Oh, this is ridiculous. I am not going to be tripped up by a petty theft.

“I have no idea what you’re talking about,” I say. “Can I put my hands down?”

“Weren’t you just there, in Lakeside, sir?” the ugly guy asks. Why does he insist on calling me sir, like I’m an old man? Sure, he’s young but look at that face. I’d rather be me. “They relayed your license plate number. We know it was you, sir. That you were there. There’s a camera in the lobby.” Interesting. I didn’t see that. Those cameras are getting smaller every day. Looks as if Scott will be off the hook for this one, after all. Fine. Everything is beatable, escapable. You just need to use your brain, and mine is second to none.

“Put your hands behind your back, Mr. Strom. We’re taking you to the station,” Officer Clark says. What choice do I have? It’s two of them against me, and I’m unarmed. I know what you’re thinking. I handled Buck deftly, although I should have finished him off. Could I take these two? Most likely. But I’ll be released as soon as I post bail. Why make a fuss now? Better to go to the station, get these peons off my back, climb in my car and drive off into my future the next day. Heck, I’m already packed. I look longingly at my suitcase, a Rimowa dark gray, very stylish, and decide to comply.

They handcuff me and lead me out of my house. Thankfully it’s still dark. Thankfully my boys did not witness this embarrassment. I’ll never tell them about it either, when I see them again. And I will see them again.

As I slide into the back seat, Officer Clark pushes my head down, roughly.

“Hey,” I say. “Don’t make me file a brutality charge.”

“I’d zip it if I were you, Mr. Strom,” Officer Clark says before slamming the car door. He reappears in the driver’s seat, as Officer Miles slides into the passenger seat. I see now that there are two more squad cars parked on the street in front of my house.
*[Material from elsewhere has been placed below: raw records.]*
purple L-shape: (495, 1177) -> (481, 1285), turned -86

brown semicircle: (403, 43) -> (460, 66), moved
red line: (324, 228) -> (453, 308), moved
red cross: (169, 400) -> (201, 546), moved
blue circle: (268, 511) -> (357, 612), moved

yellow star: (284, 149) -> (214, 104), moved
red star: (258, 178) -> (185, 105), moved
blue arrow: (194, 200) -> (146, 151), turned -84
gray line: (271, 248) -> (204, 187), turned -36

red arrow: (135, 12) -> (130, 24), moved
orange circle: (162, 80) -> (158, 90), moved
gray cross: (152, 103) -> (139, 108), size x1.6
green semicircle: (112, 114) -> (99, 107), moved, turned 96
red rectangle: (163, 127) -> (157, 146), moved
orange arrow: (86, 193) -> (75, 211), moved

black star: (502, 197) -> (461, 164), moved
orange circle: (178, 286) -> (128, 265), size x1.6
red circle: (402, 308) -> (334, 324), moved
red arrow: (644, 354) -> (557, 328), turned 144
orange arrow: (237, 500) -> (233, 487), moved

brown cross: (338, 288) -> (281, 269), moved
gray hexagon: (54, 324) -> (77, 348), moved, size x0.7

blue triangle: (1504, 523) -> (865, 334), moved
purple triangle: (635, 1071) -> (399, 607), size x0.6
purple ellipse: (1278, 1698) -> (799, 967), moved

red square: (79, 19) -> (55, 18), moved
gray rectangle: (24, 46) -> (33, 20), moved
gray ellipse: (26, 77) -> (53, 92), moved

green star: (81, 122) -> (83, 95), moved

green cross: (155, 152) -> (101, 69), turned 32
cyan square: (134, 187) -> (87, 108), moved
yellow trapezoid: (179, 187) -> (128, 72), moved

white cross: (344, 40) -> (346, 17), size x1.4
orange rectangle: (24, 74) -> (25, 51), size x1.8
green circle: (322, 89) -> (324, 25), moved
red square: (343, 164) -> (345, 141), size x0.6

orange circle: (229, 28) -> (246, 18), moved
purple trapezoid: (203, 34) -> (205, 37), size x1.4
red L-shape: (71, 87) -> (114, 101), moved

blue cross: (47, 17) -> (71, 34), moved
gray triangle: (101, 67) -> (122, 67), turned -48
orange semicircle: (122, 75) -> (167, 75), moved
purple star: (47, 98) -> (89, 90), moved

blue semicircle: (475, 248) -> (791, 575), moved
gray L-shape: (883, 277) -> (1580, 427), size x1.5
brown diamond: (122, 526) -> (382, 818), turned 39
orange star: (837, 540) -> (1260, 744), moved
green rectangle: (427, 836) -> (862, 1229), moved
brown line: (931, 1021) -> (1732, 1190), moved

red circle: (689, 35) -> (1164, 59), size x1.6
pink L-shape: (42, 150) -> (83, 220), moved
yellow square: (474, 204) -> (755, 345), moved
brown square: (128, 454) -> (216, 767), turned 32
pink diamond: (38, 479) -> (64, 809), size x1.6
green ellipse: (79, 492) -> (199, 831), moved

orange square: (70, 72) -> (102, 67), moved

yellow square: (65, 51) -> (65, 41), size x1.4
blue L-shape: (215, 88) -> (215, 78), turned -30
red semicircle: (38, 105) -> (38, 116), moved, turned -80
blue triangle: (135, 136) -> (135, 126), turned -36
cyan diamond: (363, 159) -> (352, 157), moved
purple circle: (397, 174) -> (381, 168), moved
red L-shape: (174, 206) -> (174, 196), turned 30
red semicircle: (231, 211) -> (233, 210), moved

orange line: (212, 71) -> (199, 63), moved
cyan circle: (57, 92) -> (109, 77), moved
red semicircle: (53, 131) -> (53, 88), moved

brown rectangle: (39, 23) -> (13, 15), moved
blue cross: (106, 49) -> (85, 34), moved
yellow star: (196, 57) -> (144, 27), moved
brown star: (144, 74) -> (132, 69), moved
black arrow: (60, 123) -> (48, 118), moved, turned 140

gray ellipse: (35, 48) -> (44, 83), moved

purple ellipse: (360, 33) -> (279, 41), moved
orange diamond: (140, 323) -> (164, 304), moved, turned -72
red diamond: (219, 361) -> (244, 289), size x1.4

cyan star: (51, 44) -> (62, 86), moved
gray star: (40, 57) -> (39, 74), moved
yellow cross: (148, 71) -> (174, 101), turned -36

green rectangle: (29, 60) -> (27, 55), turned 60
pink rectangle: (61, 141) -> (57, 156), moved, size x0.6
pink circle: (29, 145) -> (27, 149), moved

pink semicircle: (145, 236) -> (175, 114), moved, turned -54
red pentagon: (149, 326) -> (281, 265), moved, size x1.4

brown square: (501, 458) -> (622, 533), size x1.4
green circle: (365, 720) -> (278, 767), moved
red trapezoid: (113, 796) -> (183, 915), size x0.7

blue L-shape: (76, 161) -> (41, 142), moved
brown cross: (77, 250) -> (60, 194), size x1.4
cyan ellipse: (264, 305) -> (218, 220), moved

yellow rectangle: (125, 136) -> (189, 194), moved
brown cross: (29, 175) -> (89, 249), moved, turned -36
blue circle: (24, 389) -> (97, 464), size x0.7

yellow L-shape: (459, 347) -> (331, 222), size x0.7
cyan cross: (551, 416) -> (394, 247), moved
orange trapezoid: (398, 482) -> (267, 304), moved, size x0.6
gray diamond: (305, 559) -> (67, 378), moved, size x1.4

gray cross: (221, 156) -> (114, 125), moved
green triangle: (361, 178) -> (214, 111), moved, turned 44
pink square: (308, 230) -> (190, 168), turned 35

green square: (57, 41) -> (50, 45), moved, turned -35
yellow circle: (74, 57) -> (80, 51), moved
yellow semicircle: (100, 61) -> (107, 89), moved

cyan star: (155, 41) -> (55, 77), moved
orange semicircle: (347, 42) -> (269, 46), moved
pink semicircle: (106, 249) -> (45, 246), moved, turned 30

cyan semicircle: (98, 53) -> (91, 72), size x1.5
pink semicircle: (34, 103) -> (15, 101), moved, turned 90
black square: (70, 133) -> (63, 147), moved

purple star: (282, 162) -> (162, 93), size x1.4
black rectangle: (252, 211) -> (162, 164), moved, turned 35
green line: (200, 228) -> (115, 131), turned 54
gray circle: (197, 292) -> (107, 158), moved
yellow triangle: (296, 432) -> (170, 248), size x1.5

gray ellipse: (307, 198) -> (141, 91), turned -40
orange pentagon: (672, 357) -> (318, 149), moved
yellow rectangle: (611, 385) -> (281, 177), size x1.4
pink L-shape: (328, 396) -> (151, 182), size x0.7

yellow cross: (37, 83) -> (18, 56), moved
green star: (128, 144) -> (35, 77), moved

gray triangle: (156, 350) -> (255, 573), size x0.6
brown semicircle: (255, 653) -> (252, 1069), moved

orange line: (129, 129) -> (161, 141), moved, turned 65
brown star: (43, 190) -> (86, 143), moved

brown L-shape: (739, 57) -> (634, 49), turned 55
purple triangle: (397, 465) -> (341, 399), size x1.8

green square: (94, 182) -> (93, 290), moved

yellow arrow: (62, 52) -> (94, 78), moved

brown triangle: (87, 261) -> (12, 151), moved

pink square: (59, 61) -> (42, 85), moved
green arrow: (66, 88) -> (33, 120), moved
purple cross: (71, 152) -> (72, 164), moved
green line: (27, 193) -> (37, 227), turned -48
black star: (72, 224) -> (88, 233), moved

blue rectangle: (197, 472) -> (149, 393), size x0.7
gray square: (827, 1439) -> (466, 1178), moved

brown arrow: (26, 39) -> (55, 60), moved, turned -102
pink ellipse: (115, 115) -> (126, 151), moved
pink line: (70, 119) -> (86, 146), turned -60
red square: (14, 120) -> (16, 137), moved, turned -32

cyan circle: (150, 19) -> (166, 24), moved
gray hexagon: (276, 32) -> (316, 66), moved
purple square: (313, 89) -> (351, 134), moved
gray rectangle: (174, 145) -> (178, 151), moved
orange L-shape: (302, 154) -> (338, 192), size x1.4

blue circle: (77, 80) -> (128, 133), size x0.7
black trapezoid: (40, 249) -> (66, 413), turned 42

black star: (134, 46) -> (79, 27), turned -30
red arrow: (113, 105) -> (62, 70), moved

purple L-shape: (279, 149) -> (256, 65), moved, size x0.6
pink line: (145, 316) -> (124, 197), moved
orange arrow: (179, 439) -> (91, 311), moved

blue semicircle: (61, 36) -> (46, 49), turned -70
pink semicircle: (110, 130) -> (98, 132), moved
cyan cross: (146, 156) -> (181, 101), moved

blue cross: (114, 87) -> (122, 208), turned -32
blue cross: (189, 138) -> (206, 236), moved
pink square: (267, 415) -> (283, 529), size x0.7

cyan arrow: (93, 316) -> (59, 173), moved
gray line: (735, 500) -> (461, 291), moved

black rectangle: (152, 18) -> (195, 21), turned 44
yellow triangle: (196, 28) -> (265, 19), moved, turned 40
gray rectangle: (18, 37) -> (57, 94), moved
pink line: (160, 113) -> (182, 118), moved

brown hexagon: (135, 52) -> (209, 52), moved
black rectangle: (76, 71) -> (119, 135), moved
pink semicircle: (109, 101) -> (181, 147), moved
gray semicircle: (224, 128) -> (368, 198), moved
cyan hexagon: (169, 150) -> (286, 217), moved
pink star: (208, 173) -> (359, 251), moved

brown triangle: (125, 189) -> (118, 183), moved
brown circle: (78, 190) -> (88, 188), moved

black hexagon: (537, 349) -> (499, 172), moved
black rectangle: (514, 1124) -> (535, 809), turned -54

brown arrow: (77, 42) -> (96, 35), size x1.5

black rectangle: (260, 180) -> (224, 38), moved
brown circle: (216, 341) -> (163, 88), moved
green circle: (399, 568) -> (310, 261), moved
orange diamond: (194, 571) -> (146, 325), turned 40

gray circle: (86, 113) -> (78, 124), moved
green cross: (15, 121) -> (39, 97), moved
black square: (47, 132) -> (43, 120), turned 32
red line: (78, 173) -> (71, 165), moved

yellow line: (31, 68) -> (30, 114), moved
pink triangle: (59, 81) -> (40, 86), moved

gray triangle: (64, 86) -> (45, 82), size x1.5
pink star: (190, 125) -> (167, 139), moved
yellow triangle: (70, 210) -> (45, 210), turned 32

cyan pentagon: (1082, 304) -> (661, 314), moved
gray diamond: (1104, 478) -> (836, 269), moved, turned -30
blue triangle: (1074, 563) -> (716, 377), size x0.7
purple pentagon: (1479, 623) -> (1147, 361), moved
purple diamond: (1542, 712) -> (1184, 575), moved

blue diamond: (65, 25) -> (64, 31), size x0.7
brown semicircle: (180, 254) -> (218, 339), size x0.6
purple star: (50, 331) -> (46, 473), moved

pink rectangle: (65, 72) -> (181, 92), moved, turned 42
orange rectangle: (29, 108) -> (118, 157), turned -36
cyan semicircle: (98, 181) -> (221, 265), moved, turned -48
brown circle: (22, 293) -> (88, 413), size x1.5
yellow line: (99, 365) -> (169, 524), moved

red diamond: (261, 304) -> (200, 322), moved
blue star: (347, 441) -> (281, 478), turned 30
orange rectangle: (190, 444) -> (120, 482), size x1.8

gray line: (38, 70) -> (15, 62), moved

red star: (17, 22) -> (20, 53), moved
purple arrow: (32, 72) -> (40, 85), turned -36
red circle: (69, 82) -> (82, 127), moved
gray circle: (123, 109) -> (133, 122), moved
“Hope you enjoyed your last day of freedom, scumbag,” Officer Miles says.

I will not go to prison for petty theft, no matter what Ugly Face wishes for. The prisons are not for people like me. They are for dumb druggies and inner-city people. Mia and Buck won’t tell them anything else, because they want me to just go away. And I will, at least for now. I know how badly I hurt good old Buck. Maybe Buck is dead. One can only hope.